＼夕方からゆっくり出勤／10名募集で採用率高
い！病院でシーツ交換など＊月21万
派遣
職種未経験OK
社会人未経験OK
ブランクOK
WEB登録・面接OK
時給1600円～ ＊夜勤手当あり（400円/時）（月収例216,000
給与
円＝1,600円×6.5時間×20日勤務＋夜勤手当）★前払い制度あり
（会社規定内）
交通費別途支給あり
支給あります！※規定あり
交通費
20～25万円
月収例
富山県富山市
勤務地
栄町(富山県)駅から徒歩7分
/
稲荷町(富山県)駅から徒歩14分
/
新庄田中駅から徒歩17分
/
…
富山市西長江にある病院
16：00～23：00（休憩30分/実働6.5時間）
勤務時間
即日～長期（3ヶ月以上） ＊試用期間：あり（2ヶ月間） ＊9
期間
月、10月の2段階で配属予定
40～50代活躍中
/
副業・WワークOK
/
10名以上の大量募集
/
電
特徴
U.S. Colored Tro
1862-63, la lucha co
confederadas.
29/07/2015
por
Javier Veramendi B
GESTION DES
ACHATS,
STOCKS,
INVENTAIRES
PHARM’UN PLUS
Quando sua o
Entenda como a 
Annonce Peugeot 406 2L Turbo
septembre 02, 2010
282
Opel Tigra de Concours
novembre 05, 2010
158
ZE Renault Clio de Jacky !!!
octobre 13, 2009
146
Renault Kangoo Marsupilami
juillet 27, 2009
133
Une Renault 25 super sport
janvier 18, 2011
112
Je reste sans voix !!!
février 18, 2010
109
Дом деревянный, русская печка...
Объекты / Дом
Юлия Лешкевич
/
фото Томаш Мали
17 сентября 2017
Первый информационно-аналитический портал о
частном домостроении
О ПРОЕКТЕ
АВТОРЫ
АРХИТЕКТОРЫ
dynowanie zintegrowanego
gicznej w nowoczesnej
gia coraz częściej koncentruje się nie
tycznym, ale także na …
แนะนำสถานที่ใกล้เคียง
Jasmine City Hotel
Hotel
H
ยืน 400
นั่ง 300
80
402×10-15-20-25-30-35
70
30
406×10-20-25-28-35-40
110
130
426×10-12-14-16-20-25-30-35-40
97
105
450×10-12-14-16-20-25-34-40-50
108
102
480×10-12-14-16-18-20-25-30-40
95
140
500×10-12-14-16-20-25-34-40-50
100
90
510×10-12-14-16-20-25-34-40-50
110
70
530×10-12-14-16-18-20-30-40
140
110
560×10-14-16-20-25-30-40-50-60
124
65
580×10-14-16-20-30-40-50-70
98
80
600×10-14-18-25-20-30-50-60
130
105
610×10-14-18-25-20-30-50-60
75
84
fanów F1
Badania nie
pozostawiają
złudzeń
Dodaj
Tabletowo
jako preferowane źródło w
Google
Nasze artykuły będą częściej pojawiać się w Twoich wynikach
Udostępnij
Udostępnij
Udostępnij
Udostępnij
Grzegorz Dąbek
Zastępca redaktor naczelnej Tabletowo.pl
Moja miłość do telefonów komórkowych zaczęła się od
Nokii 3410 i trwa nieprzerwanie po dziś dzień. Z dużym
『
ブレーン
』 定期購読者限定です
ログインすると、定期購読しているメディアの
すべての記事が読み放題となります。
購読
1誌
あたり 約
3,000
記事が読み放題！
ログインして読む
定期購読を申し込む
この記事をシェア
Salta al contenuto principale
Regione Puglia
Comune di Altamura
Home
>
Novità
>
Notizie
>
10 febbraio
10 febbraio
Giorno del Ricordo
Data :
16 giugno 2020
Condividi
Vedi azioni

- [What is required]:
Output the data in full, please, exactly as written.

- [Response area]:
＼夕方からゆっくり出勤／10名募集で採用率高
い！病院でシーツ交換など＊月21万
派遣
職種未経験OK
社会人未経験OK
ブランクOK
WEB登録・面接OK
時給1600円～ ＊夜勤手当あり（400円/時）（月収例216,000
給与
円＝1,600円×6.5時間×20日勤務＋夜勤手当）★前払い制度あり
（会社規定内）
交通費別途支給あり
支給あります！※規定あり
交通費
20～25万円
月収例
富山県富山市
勤務地
栄町(富山県)駅から徒歩7分
/
稲荷町(富山県)駅から徒歩14分
/
新庄田中駅から徒歩17分
/
…
富山市西長江にある病院
16：00～23：00（休憩30分/実働6.5時間）
勤務時間
即日～長期（3ヶ月以上） ＊試用期間：あり（2ヶ月間） ＊9
期間
月、10月の2段階で配属予定
40～50代活躍中
/
副業・WワークOK
/
10名以上の大量募集
/
電
特徴
U.S. Colored Tro
1862-63, la lucha co
confederadas.
29/07/2015
por
Javier Veramendi B
GESTION DES
ACHATS,
STOCKS,
INVENTAIRES
PHARM’UN PLUS
Quando sua o
Entenda como a 
Annonce Peugeot 406 2L Turbo
septembre 02, 2010
282
Opel Tigra de Concours
novembre 05, 2010
158
ZE Renault Clio de Jacky !!!
octobre 13, 2009
146
Renault Kangoo Marsupilami
juillet 27, 2009
133
Une Renault 25 super sport
janvier 18, 2011
112
Je reste sans voix !!!
février 18, 2010
109
Дом деревянный, русская печка...
Объекты / Дом
Юлия Лешкевич
/
фото Томаш Мали
17 сентября 2017
Первый информационно-аналитический портал о
частном домостроении
О ПРОЕКТЕ
АВТОРЫ
АРХИТЕКТОРЫ
dynowanie zintegrowanego
gicznej w nowoczesnej
gia coraz częściej koncentruje się nie
tycznym, ale także na …
แนะนำสถานที่ใกล้เคียง
Jasmine City Hotel
Hotel
H
ยืน 400
นั่ง 300
80
402×10-15-20-25-30-35
70
30
406×10-20-25-28-35-40
110
130
426×10-12-14-16-20-25-30-35-40
97
105
450×10-12-14-16-20-25-34-40-50
108
102
480×10-12-14-16-18-20-25-30-40
95
140
500×10-12-14-16-20-25-34-40-50
100
90
510×10-12-14-16-20-25-34-40-50
110
70
530×10-12-14-16-18-20-30-40
140
110
560×10-14-16-20-25-30-40-50-60
124
65
580×10-14-16-20-30-40-50-70
98
80
600×10-14-18-25-20-30-50-60
130
105
610×10-14-18-25-20-30-50-60
75
84
fanów F1
Badania nie
pozostawiają
złudzeń
Dodaj
Tabletowo
jako preferowane źródło w
Google
Nasze artykuły będą częściej pojawiać się w Twoich wynikach
Udostępnij
Udostępnij
Udostępnij
Udostępnij
Grzegorz Dąbek
Zastępca redaktor naczelnej Tabletowo.pl
Moja miłość do telefonów komórkowych zaczęła się od
Nokii 3410 i trwa nieprzerwanie po dziś dzień. Z dużym
『
ブレーン
』 定期購読者限定です
ログインすると、定期購読しているメディアの
すべての記事が読み放題となります。
購読
1誌
あたり 約
3,000
記事が読み放題！
ログインして読む
定期購読を申し込む
この記事をシェア
Salta al contenuto principale
Regione Puglia
Comune di Altamura
Home
>
Novità
>
Notizie
>
10 febbraio
10 febbraio
Giorno del Ricordo
Data :
16 giugno 2020
Condividi
Vedi azioni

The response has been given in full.